Annandaliella ernakulamensis

Scientific classification
- Domain: Eukaryota
- Kingdom: Animalia
- Phylum: Arthropoda
- Subphylum: Chelicerata
- Class: Arachnida
- Order: Araneae
- Infraorder: Mygalomorphae
- Family: Theraphosidae
- Genus: Annandaliella
- Species: A. ernakulamensis
- Binomial name: Annandaliella ernakulamensis Jose & Sebastian, 2008

= Annandaliella ernakulamensis =

- Authority: Jose & Sebastian, 2008

Species of spider

Annandaliella ernakulamensis is a species of tarantula (family Theraphosidae) in the subfamily Selenogyrinae.
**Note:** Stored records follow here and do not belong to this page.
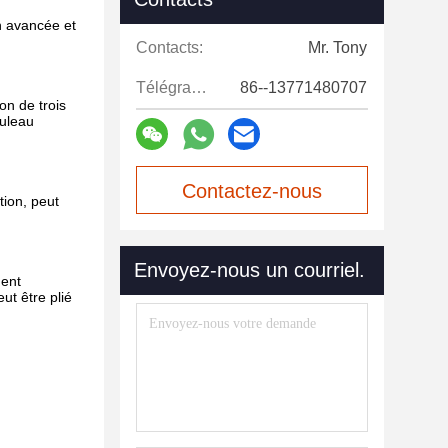
on avancée et
Contacts:
Mr. Tony
Télégramme:
86--13771480707
on de trois
ouleau
Contactez-nous
tion, peut
maintenant
Envoyez-nous un courriel.
ment
ut être plié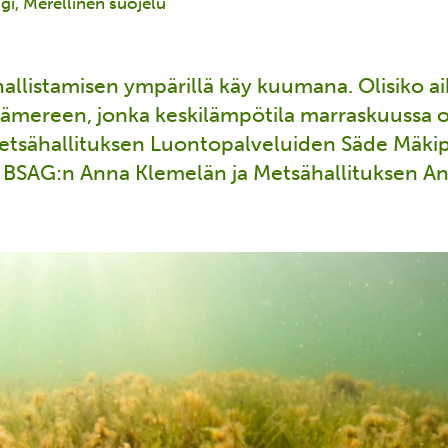
gi
Merellinen suojelu
llistamisen ympärillä käy kuumana. Olisiko aik
tämereen, jonka keskilämpötila marraskuussa
Metsähallituksen Luontopalveluiden Säde Mäkip
ä BSAG:n Anna Klemelän ja Metsähallituksen An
It is one of three species in the genus Annandaliella and the first to be described in 73 years. It is native to Ernakulam, Kerala State, India.

== Etymology ==
The specific name of this tarantula, ermakulmensis, honors the type locality, Ermakulam.

== Characteristics ==
Annandaliella ermakulamensis has three peg-like setae on the inside of the chelicerae, a tibial comb consisting of long black setae on a tibial apophysis (i.e. a protrusion), and a long, tapering embolus without any apical keels. It is reddish brown, but on the cephalothorax it has thick dark bands radiating from the fovea, a grove in the center of the cephalothorax, to the coxae of the legs and the ocularium.